I am renovating my place i just moved into in Toronto, Canada and I was cleaning up the wiring in my attic. I noticed where one of the plumbing drain stacks comes through the roof, the pipe is frosted and there is mould forming up the roof plywood.

Im planning on getting new shingles installed in the spring, but for the pipe, am I safe to work beside that mould with a mask on. I was thinking of getting a can of spray foam for where the pipe comes up and insualating the pipe. I hear drips from the 1st floor ceiling everytime we shower. I guess from the melting frost on the stink pipe.

Just worried about the mould and working so close to it in tight quarters. what would you guys do?


----------



## Nealtw (Jun 22, 2017)

You have to much moisture in the attic, if it doesn't condense on the pipe it will condense somewhere else.
The area over the exterior wall should look like this picture. Air chutes from the soffet area to allow air flow. A chunk of batt insulation to insulate the top of the wall and keep the loose insulation out of the soffet. 
I would bet that your soffet is full of insulation and stopping air flow. Along with that there is a min. of vents you need near the peak to let warm moist air out.


----------



## user_12345a (Nov 23, 2014)

Do you by any chance have a bathroom exhaust fan venting into the attic?

If yes, that must be vented outside. That alone can cause mold growth.

If you don't have one, i would encourage you to get one installed - properly, that is.

By controlling bathroom moisture, you reduce the amount of moisture going into the attic.

Make sure you have open soffit vents (if u don't look at getting a gable vent) and have enough roof ventilation.

Look into air sealing the entire attic. Insulation needs to be moved or removed to do this properly.

*About sealing around the plumbing stack:*



Plumbing stacks move at the house shifts, especially when the temperatures changes.

Spray foam gets brittle as it ages and the seal will break over time if you use it due to movement.

You need something flexible.

People have used plastic vapour barrier around stacks to allow for movement.


----------



## new2itDom (Dec 1, 2017)

Nealtw said:


> You have to much moisture in the attic, if it doesn't condense on the pipe it will condense somewhere else.
> The area over the exterior wall should look like this picture. Air chutes from the soffet area to allow air flow. A chunk of batt insulation to insulate the top of the wall and keep the loose insulation out of the soffet.
> I would bet that your soffet is full of insulation and stopping air flow.

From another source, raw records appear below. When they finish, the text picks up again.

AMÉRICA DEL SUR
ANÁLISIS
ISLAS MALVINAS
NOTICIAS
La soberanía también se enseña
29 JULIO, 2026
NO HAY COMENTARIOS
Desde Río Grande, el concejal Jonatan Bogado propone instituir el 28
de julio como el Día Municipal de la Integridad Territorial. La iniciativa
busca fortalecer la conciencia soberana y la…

Along with that there is a min. of vents you need near the peak to let warm moist air out.



WOW, that looks nice. My attic just has loose fill and poorly designed ventilation.

If I fix the ventilation problem, will the mould stop forming?


----------



## new2itDom (Dec 1, 2017)

user_12345a said:


> Do you by any chance have a bathroom exhaust fan venting into the attic?
> 
> If yes, that must be vented outside. That alone can cause mold growth.
> 
> ...


No bath exhaust at all, need to put one in. I will try sealing that pipe, Ive been sealing the electrical with that method right now.


----------



## Nealtw (Jun 22, 2017)

Hopefully you don't have a lot of mold but it should be dealt with. 
https://www.thisoldhouse.com/how-to/how-to-clean-attic-mold


----------